§ WORK TO BE COMPLETED:
In the entries below, the word "Center" appears on some lines. Copy each of those lines.

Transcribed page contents
□ □ □ □ □
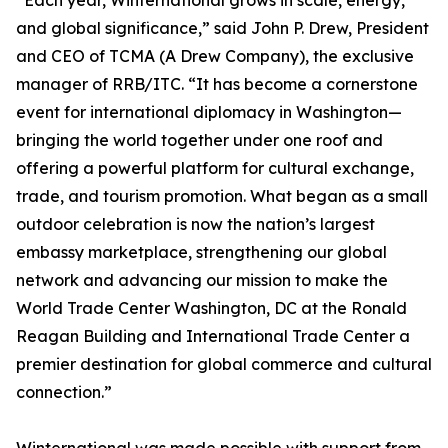
“Each year, Winternational grows in scale, energy,
and global significance,” said John P. Drew, President
and CEO of TCMA (A Drew Company), the exclusive
manager of RRB/ITC. “It has become a cornerstone
event for international diplomacy in Washington—
bringing the world together under one roof and
offering a powerful platform for cultural exchange,
trade, and tourism promotion. What began as a small
outdoor celebration is now the nation’s largest
embassy marketplace, strengthening our global
network and advancing our mission to make the
World Trade Center Washington, DC at the Ronald
Reagan Building and International Trade Center a
premier destination for global commerce and cultural
connection.”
□ □ □ □ □
§ TASK OUTPUT:
World Trade Center Washington, DC at the Ronald
Reagan Building and International Trade Center a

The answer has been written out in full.